Red Hat Bugzilla – Bug 983443
[engine-backend] engine fails to revert a failed cloneImage task, after that, user cannot do anything on the system
Last modified: 2016-02-10 14:10:00 EST
Created attachment 772089 [details]
Description of problem:
When engine comes up after it crashed when CreateCloneOfTemplate task has already sent to vdsm, it fails in SetStoragePoolStatusCommand with:
2013-07-11 11:02:07,247 ERROR [org.ovirt.engine.core.vdsbroker.irsbroker.IrsBrokerCommand] (pool-5-thread-9) [771247cc] Error in StoragePoolUpEvent - : javax.ejb.EJBException: JBAS014580: Unexpected Error
Version-Release number of selected component (if applicable):
Steps to Reproduce:
1. with one host on a block pool, create a template
2. create a vm from the template (cloned)
3. after engine send the CreateCloneOfTemplate command to vdsm, stop ovirt engine and start it after 5 minutes
Engine fails to SetStoragePoolStatusCommand, and the task is not cleared from SPM. The image remains in LOCKED state forever
Engine should request from vdsm to delete the image when it comes up
Elad said that engine looks stuck.
Regarding revert- this should be decision of storage team.
I'll look first at the other issues (AsyncTaskMgr, SetStoragePoolStatus, etc...).
Even if no rollback is done (and we should) - ths system should not get stuck..
Elad, could you do any other operations on the system?

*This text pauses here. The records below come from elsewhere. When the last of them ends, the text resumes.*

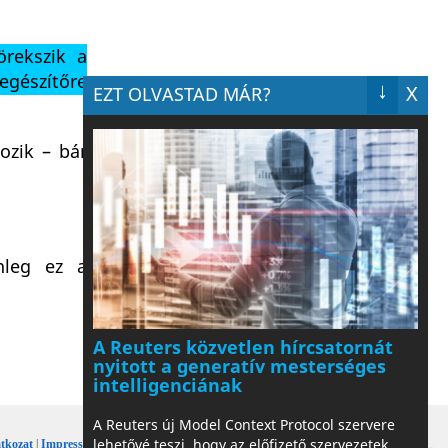
rekszik a
iegészítőre
↓
X
EZT OLVASTAD MÁR?
ozik – bár
nleg ez a
A Reuters közvetlen hírcsatornát
nyitott a generatív mesterséges
intelligenciának
A Reuters új Model Context Protocol szervere
lehetővé teszi, hogy az előfizető szervezetek
tkozat
|
Impresszum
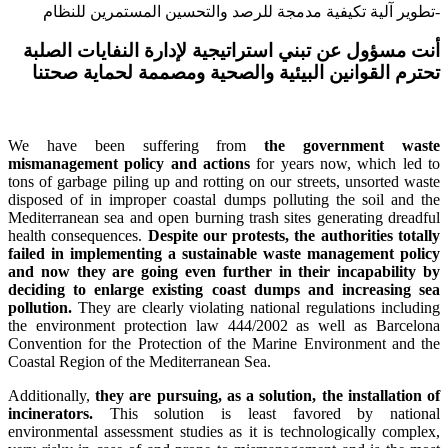
تطوير آلية تكيفية مدمجة للرصد والتحسين المستمرين للنظام-
أنت مسؤول عن تبني استراتيجية لإدارة النفايات الصلبة
تحترم القوانين البيئية والصحية ومصممة لحماية صحتنا
We have been suffering from
the government waste
mismanagement policy and actions
for years now
, which led to
tons of garbage piling up and rotting on our streets
, unsorted waste
disposed of in improper coastal dumps polluting the soil and the
Mediterranean sea and open burning trash sites generating dreadful
health consequences.
Despite our protests, the authorities totally
failed in implementing a sustainable waste management policy
and now they are going even further in their incapability by
deciding to enlarge existing coast dumps and increasing sea
pollution.
They are clearly violating national regulations including
the environment protection law 444/2002 as well as Barcelona
Convention for the Protection of the Marine Environment and the
Coastal Region of the Mediterranean Sea.
Additionally,
they are pursuing, as a solution, the installation of
incinerators.
This solution is least favored by national
environmental assessment studies as it is technologically complex,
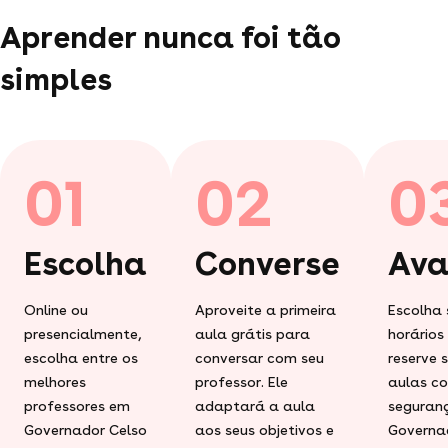
Aprender nunca foi tão
simples
01
02
0
Escolha
Converse
Ava
Online ou
Aproveite a primeira
Escolha 
presencialmente,
aula grátis para
horários
escolha entre os
conversar com seu
reserve 
melhores
professor. Ele
aulas c
professores em
adaptará a aula
seguran
Governador Celso
aos seus objetivos e
Governa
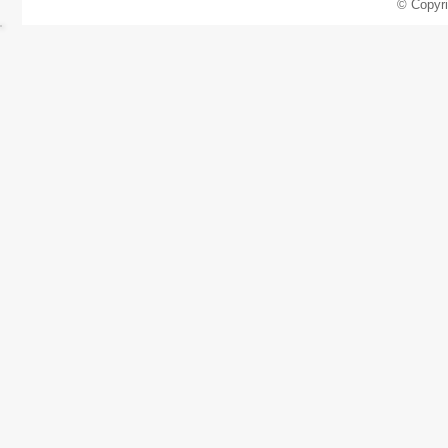
© Copyr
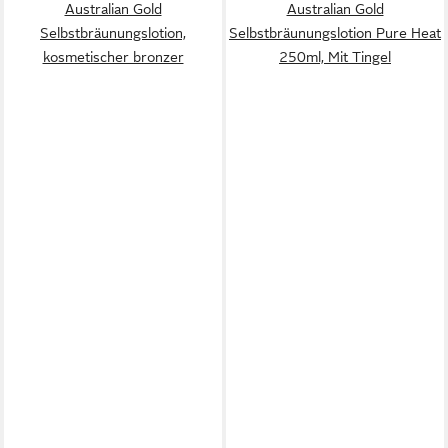
Australian Gold
Australian Gold
Selbstbräunungslotion,
Selbstbräunungslotion Pure Heat
kosmetischer bronzer
250ml, Mit Tingel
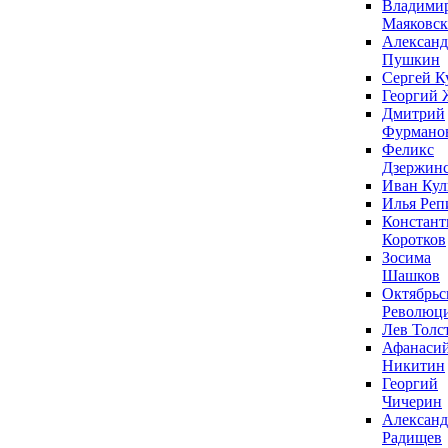
Владими
Маяковс
Александ
Пушкин
Сергей К
Георгий 
Дмитрий
Фурмано
Феликс
Дзержин
Иван Ку
Илья Реп
Констант
Коротков
Зосима
Шашков
Октябрьс
Революц
Лев Толс
Афанаси
Никитин
Георгий
Чичерин
Александ
Радищев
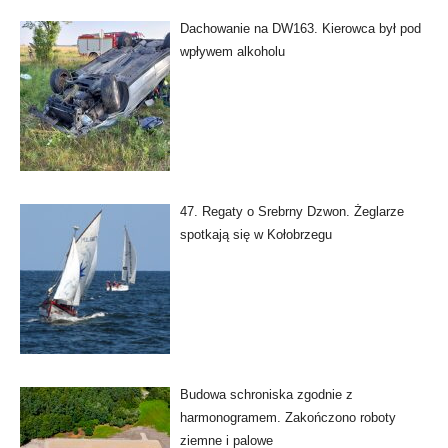
Dachowanie na DW163. Kierowca był pod
wpływem alkoholu
47. Regaty o Srebrny Dzwon. Żeglarze
spotkają się w Kołobrzegu
Budowa schroniska zgodnie z
harmonogramem. Zakończono roboty
ziemne i palowe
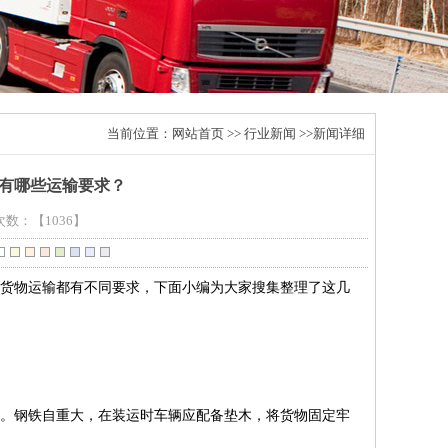
当前位置：
网站首页
>>
行业新闻
>>新闻详细
有哪些运输要求？
击次数：
【1036】
货物运输都有不同要求，下面小编为大家搜集整理了这几
。钢铁自重大，在装运时车辆应配备垫木，将货物固定牢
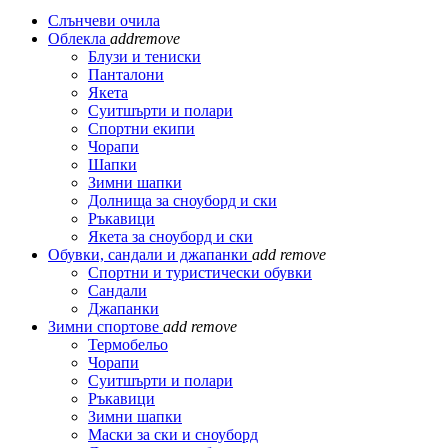
Слънчеви очила
Облекла
add
remove
Блузи и тениски
Панталони
Якета
Суитшърти и полари
Спортни екипи
Чорапи
Шапки
Зимни шапки
Долнища за сноуборд и ски
Ръкавици
Якета за сноуборд и ски
Обувки, сандали и джапанки
add
remove
Спортни и туристически обувки
Сандали
Джапанки
Зимни спортове
add
remove
Термобельо
Чорапи
Суитшърти и полари
Ръкавици
Зимни шапки
Маски за ски и сноуборд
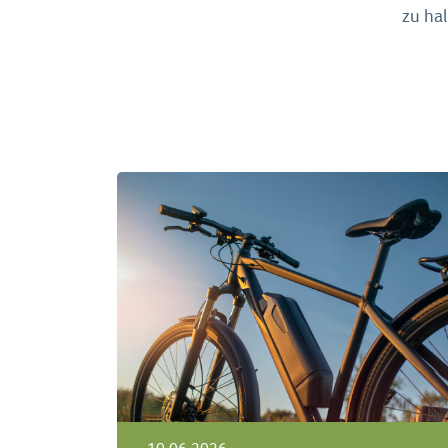
zu hal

Did I understand correctly?
After this issue, engine cannot run any command that calls to open an async task on vdsm
It fails with:
2013-07-11 15:34:28,587 INFO [org.ovirt.engine.core.vdsbroker.vdsbroker.CreateVDSCommand] (pool-5-thread-48) [6ea12989] FINISH, CreateVDSCommand, log id: 5d03ec41
2013-07-11 15:34:28,587 ERROR [org.ovirt.engine.core.vdsbroker.CreateVmVDSCommand] (pool-5-thread-48) [6ea12989] Error in excuting CreateVmVDSCommand: java.lang.NullPointerException
restart to ovirt-engine service does not help.
from vdsm side, any async task requested by engine get stuck and does not cleaned. restart to vdsm service does not help either.
user cannot do anything on the system
Moved to MODIFIED by mistake.
Still in review.
Engine handles with a failure in CopyImage after it comes up from a crash
Verified on RHEVM3.3-IS10:
Closing - RHEV 3.3 Released